▶ _Directions for this task_
Give the count of lines in the records that contain the string "header", and write nothing but that number.

▶ _Source data_
....

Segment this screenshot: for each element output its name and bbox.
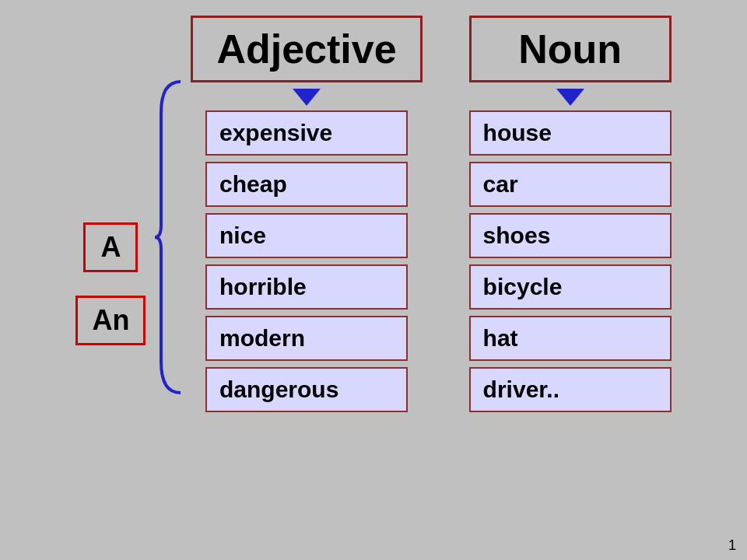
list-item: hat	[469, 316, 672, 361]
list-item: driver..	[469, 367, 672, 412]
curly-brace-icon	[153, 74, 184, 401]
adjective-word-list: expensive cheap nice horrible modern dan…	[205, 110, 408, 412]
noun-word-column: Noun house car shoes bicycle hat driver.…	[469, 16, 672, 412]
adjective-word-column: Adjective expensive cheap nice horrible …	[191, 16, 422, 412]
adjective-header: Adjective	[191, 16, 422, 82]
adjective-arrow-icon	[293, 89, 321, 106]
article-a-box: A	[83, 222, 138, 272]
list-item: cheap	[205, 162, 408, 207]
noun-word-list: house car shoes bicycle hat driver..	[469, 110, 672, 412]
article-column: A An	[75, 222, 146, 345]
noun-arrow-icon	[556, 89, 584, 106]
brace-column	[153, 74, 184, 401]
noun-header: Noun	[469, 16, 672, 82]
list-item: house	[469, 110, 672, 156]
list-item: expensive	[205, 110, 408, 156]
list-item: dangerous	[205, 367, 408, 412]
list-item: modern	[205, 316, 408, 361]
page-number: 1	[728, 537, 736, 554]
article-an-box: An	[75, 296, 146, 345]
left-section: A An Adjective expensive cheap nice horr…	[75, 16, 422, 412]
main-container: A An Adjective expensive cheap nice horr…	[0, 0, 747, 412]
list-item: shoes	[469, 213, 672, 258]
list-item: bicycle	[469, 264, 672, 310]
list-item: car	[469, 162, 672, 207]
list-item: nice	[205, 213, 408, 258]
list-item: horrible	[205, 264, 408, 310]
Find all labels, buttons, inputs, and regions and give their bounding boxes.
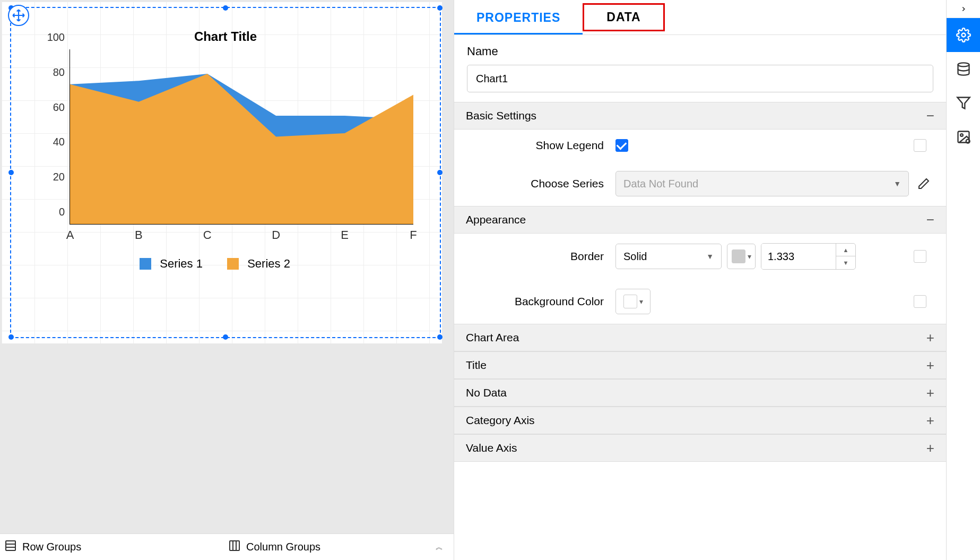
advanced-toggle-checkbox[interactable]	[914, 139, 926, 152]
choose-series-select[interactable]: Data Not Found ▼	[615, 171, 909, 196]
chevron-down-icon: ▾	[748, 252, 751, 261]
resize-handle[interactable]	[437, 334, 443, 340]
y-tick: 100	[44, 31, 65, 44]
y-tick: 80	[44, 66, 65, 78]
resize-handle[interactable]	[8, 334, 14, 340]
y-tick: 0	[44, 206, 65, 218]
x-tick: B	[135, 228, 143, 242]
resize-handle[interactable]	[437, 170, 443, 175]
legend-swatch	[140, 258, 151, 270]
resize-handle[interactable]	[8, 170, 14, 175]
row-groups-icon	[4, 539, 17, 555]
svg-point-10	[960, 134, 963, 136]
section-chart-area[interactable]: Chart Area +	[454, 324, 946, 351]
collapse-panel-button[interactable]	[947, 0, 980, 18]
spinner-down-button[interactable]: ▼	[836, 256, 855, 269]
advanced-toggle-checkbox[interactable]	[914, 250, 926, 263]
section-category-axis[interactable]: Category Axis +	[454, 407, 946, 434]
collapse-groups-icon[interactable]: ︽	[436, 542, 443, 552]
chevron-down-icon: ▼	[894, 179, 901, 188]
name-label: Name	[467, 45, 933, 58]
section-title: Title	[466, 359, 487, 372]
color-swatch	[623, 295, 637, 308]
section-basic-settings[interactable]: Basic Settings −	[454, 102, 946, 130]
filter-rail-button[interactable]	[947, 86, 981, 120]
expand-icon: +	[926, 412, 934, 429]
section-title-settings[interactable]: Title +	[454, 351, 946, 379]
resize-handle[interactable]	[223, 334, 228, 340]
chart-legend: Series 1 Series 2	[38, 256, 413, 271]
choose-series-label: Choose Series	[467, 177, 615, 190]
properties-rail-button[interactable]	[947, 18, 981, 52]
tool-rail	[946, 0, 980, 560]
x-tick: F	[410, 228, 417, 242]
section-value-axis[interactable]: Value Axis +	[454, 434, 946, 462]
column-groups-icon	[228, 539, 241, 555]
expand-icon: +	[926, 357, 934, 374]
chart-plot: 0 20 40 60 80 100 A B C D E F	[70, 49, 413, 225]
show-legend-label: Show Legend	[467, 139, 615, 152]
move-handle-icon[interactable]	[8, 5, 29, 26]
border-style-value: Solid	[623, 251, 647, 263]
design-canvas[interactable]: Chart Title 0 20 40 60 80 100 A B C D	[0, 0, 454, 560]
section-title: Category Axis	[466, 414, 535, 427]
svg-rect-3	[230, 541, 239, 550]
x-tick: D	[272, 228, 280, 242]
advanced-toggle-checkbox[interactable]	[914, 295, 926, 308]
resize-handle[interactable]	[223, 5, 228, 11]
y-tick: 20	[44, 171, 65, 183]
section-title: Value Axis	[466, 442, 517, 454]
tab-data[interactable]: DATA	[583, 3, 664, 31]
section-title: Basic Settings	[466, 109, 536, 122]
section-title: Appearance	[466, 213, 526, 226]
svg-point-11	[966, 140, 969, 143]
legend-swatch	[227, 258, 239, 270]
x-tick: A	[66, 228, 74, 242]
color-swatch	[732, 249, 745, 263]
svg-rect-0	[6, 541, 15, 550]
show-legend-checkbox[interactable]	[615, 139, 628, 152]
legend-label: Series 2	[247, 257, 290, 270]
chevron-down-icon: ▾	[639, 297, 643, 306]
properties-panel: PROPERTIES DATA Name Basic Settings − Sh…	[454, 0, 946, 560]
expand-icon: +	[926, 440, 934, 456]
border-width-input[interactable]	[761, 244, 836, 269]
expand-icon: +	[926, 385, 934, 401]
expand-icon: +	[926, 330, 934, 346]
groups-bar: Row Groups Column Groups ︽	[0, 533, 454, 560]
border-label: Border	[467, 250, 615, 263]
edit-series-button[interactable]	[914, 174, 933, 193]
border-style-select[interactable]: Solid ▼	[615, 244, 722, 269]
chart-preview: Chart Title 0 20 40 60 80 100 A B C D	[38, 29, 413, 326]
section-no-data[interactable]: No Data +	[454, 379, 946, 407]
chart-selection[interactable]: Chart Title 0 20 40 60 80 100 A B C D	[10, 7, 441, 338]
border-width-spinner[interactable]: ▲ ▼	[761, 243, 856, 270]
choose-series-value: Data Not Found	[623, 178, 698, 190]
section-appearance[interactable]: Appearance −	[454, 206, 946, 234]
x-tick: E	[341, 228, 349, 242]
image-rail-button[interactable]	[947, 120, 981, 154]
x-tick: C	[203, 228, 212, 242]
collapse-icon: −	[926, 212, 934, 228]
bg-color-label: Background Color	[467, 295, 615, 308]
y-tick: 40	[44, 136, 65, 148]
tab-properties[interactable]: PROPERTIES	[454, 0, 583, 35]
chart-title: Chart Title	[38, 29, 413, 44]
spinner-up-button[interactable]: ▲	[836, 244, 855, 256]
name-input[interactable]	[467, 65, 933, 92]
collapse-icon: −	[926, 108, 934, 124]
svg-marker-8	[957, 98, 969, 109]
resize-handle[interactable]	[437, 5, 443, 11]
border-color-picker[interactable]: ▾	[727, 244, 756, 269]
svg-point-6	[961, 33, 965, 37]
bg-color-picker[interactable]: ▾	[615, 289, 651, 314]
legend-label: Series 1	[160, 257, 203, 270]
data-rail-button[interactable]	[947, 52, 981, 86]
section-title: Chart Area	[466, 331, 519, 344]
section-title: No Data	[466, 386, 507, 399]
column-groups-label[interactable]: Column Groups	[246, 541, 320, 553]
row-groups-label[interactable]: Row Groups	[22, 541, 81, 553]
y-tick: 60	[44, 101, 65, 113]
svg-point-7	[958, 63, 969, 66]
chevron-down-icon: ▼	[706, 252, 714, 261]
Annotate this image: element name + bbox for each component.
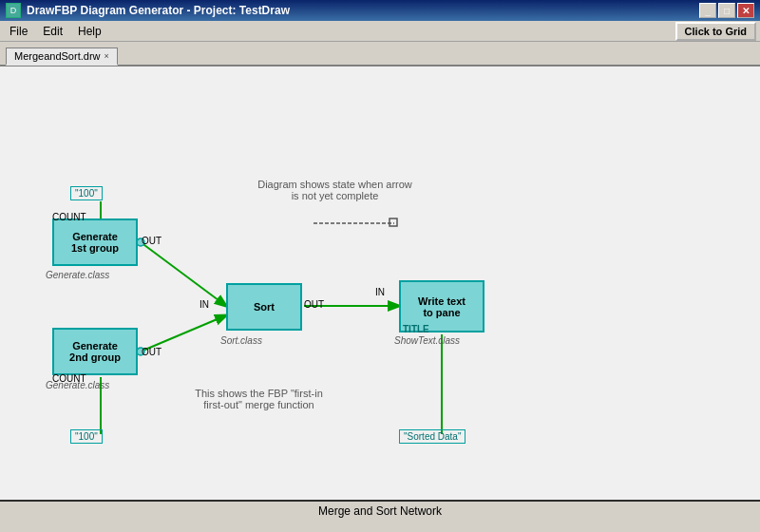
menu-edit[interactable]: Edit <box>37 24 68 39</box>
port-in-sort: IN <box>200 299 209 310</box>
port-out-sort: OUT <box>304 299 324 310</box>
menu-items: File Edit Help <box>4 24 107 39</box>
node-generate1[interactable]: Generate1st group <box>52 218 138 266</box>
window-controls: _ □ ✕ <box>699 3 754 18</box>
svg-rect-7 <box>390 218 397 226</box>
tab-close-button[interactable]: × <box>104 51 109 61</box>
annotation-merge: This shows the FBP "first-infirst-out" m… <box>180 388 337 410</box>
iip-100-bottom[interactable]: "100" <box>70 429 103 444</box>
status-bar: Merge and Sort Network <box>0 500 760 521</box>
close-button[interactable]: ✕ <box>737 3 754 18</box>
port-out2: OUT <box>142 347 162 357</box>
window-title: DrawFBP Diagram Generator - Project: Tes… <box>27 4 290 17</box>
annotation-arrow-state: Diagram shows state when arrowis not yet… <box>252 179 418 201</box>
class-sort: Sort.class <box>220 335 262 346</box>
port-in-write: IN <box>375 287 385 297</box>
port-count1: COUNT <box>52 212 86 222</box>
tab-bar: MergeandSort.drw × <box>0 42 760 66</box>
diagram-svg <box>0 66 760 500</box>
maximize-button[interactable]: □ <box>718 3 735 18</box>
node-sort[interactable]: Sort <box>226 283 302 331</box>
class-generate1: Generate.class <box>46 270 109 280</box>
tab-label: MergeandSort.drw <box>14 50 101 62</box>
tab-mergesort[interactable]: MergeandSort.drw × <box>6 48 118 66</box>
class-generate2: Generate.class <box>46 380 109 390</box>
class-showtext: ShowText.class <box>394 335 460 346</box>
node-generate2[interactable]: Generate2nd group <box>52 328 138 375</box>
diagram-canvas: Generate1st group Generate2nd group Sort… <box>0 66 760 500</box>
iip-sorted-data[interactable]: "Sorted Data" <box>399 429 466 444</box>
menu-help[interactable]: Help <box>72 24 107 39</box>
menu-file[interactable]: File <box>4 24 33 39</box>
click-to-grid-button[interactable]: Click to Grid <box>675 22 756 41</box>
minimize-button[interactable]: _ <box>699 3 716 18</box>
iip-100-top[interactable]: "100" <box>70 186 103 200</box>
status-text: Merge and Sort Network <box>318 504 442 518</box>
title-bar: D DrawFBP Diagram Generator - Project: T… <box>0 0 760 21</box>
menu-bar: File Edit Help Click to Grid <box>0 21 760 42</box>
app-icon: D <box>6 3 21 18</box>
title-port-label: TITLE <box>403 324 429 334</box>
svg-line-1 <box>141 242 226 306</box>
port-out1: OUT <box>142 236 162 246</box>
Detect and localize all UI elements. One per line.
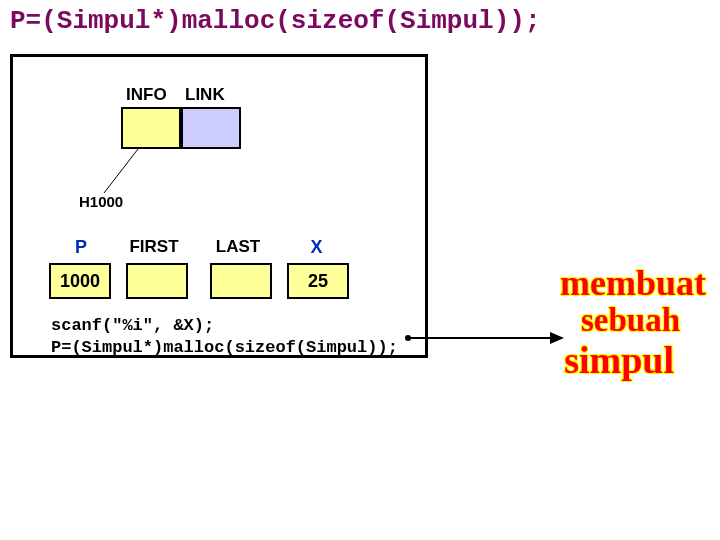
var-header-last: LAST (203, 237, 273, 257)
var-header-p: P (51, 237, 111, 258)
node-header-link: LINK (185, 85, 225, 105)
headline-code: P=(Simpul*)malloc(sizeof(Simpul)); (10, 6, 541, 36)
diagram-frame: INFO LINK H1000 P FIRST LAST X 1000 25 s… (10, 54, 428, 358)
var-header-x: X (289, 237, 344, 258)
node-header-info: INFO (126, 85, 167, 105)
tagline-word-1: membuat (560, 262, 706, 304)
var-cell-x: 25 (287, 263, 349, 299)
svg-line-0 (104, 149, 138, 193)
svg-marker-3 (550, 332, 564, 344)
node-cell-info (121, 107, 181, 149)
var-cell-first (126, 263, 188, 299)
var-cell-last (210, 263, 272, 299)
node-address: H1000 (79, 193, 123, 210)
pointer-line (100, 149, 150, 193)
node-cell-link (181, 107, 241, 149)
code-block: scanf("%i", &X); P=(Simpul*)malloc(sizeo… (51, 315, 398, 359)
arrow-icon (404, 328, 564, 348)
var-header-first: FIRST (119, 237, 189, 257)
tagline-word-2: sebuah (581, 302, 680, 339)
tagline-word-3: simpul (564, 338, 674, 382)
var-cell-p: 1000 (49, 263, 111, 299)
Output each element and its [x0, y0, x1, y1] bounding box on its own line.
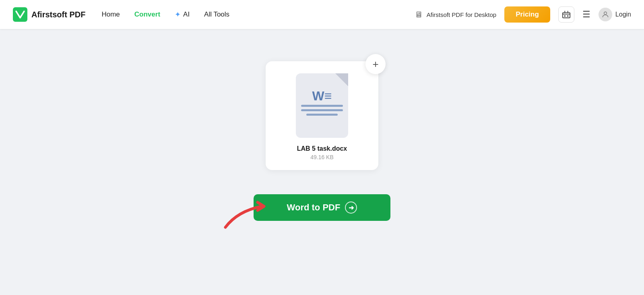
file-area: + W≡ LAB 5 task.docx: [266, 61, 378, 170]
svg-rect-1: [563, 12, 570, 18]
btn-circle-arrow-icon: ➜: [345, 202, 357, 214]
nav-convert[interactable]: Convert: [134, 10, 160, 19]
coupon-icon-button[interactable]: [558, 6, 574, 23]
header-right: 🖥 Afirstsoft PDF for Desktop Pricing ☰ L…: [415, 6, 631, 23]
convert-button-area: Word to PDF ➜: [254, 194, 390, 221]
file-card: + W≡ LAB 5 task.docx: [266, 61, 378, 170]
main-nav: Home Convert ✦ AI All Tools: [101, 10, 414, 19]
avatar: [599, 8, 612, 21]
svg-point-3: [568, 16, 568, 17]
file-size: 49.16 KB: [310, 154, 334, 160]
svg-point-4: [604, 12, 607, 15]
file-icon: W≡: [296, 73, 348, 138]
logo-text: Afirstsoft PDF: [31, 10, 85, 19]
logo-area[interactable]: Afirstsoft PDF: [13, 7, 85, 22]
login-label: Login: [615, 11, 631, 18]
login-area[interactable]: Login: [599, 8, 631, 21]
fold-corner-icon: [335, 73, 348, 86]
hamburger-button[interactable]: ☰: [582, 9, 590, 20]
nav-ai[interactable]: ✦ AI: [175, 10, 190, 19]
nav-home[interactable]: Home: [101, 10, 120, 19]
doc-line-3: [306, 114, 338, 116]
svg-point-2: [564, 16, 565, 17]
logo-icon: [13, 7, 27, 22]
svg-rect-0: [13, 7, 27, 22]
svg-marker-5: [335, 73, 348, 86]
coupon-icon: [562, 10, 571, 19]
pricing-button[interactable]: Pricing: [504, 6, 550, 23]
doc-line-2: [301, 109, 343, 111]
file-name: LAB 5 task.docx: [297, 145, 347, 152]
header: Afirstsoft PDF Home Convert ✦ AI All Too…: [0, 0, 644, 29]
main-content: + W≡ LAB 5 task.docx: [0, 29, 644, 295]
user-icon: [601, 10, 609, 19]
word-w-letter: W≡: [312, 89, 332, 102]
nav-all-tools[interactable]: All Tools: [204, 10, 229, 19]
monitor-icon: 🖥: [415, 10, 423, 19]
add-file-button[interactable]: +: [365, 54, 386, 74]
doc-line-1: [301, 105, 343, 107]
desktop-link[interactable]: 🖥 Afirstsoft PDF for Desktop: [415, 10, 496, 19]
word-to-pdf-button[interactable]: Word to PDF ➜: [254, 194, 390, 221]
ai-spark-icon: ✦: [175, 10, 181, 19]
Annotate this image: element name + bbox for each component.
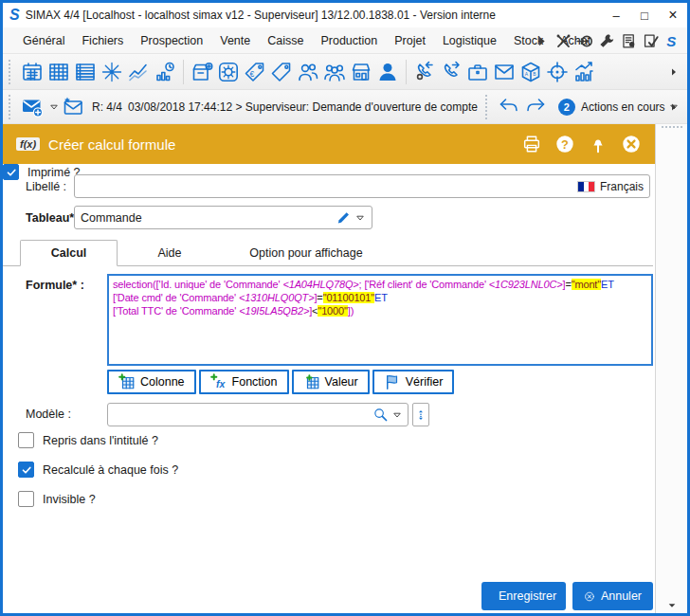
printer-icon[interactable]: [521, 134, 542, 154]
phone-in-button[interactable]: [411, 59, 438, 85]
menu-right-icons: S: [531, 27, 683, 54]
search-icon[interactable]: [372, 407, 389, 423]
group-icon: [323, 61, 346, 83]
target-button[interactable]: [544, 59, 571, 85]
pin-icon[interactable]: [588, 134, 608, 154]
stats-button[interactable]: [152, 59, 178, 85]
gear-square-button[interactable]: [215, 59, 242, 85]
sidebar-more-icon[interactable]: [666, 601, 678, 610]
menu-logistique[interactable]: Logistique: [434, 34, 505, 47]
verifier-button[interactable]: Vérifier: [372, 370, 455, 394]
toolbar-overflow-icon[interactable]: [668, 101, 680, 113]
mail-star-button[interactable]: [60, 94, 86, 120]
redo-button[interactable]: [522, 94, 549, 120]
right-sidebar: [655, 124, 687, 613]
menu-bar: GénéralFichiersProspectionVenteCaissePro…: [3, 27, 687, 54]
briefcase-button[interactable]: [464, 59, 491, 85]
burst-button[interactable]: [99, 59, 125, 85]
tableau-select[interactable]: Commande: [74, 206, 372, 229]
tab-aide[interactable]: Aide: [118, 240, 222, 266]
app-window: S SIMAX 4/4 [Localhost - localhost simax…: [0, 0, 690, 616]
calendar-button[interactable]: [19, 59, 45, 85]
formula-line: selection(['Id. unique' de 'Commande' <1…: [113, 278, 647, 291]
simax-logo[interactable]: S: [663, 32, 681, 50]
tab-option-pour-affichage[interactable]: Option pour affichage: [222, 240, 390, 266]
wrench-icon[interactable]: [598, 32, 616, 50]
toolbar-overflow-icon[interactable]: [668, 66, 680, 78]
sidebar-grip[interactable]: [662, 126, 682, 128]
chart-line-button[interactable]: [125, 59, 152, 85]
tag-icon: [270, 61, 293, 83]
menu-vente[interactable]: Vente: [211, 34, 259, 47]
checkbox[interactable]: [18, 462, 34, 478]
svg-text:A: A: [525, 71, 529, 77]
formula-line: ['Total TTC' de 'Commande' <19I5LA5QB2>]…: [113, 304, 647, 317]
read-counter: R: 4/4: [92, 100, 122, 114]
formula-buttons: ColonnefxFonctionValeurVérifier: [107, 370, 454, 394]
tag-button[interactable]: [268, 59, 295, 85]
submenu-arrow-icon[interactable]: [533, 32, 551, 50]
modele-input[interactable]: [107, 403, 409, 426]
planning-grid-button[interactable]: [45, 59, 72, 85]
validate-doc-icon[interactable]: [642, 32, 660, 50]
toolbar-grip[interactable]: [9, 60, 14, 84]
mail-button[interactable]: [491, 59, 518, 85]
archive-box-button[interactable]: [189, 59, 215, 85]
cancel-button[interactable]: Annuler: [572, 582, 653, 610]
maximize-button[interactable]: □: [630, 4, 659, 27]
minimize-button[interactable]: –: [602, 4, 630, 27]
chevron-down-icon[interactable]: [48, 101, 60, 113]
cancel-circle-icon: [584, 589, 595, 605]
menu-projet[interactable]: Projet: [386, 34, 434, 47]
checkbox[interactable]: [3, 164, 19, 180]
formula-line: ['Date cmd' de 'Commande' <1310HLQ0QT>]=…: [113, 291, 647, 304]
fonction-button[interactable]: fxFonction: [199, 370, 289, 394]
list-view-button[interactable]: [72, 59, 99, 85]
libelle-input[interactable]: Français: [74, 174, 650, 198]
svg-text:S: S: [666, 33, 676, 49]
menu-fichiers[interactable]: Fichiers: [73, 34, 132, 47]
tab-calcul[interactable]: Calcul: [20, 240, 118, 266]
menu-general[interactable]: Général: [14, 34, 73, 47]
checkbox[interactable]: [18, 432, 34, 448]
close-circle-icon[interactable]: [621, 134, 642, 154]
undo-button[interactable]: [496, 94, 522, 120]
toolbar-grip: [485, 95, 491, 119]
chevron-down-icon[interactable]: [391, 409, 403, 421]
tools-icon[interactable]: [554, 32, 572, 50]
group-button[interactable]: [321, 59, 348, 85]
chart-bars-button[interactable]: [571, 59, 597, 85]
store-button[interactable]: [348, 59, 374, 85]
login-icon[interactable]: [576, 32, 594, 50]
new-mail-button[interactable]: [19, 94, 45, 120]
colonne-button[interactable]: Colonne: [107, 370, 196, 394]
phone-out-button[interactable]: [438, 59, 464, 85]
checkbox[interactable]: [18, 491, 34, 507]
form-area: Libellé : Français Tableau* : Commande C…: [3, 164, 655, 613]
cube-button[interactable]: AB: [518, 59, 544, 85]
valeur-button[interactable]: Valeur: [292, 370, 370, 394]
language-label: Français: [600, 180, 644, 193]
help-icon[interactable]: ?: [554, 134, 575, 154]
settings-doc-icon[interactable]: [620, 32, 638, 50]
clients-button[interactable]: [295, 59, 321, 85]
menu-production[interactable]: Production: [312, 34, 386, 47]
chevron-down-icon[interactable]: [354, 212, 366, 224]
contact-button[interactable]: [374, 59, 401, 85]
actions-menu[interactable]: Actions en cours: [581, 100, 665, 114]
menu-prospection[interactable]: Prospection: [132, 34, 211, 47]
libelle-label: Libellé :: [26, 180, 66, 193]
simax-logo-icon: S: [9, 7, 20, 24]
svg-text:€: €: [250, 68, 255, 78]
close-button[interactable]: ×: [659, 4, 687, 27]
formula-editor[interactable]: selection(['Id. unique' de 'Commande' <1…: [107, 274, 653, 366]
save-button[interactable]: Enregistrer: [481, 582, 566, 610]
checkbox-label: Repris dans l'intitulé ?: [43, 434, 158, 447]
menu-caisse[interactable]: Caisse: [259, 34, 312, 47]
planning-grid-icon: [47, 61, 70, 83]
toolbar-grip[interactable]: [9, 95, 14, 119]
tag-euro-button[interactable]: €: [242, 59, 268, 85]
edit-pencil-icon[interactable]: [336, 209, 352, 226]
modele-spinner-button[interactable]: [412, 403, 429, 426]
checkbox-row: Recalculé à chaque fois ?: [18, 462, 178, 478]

....

▶ _Response_
10